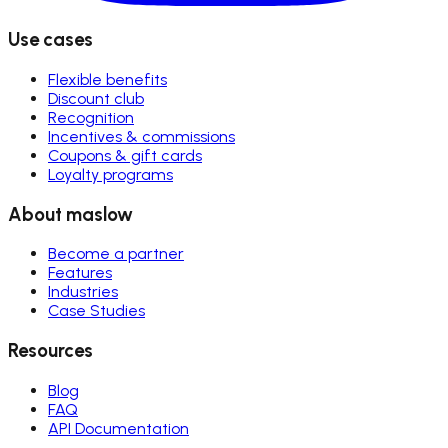
Use cases
Flexible benefits
Discount club
Recognition
Incentives & commissions
Coupons & gift cards
Loyalty programs
About maslow
Become a partner
Features
Industries
Case Studies
Resources
Blog
FAQ
API Documentation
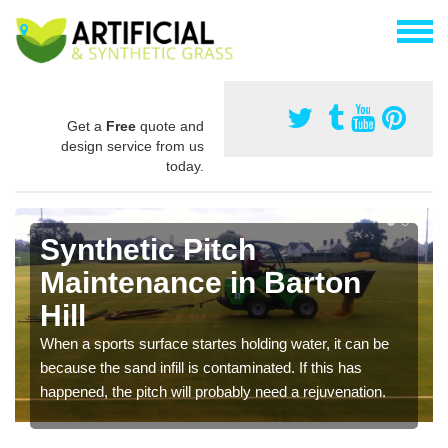
Get a
Free
quote and
design service from us
today.
Synthetic Pitch
Maintenance in Barton
Hill
When a sports surface startes holding water, it can be
because the sand infill is contaminated. If this has
happened, the pitch will probably need a rejuvenation.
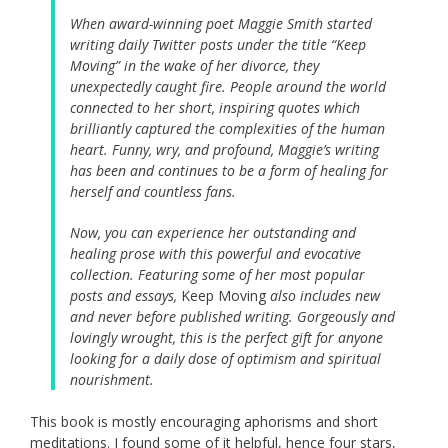
When award-winning poet Maggie Smith started
writing daily Twitter posts under the title “Keep
Moving” in the wake of her divorce, they
unexpectedly caught fire. People around the world
connected to her short, inspiring quotes which
brilliantly captured the complexities of the human
heart. Funny, wry, and profound, Maggie’s writing
has been and continues to be a form of healing for
herself and countless fans.
Now, you can experience her outstanding and
healing prose with this powerful and evocative
collection. Featuring some of her most popular
posts and essays,
Keep Moving
also includes new
and never before published writing. Gorgeously and
lovingly wrought, this is the perfect gift for anyone
looking for a daily dose of optimism and spiritual
nourishment.
This book is mostly encouraging aphorisms and short
meditations. I found some of it helpful, hence four stars,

**What is needed**
Repeat the records in full and exactly, leaving every picture out.

**Result of the exercise**
Use cases
Flexible benefits
Discount club
Recognition
Incentives & commissions
Coupons & gift cards
Loyalty programs
About maslow
Become a partner
Features
Industries
Case Studies
Resources
Blog
FAQ
API Documentation
Get a
Free
quote and
design service from us
today.
Synthetic Pitch
Maintenance in Barton
Hill
When a sports surface startes holding water, it can be
because the sand infill is contaminated. If this has
happened, the pitch will probably need a rejuvenation.
When award-winning poet Maggie Smith started
writing daily Twitter posts under the title “Keep
Moving” in the wake of her divorce, they
unexpectedly caught fire. People around the world
connected to her short, inspiring quotes which
brilliantly captured the complexities of the human
heart. Funny, wry, and profound, Maggie’s writing
has been and continues to be a form of healing for
herself and countless fans.
Now, you can experience her outstanding and
healing prose with this powerful and evocative
collection. Featuring some of her most popular
posts and essays,
Keep Moving
also includes new
and never before published writing. Gorgeously and
lovingly wrought, this is the perfect gift for anyone
looking for a daily dose of optimism and spiritual
nourishment.
This book is mostly encouraging aphorisms and short
meditations. I found some of it helpful, hence four stars,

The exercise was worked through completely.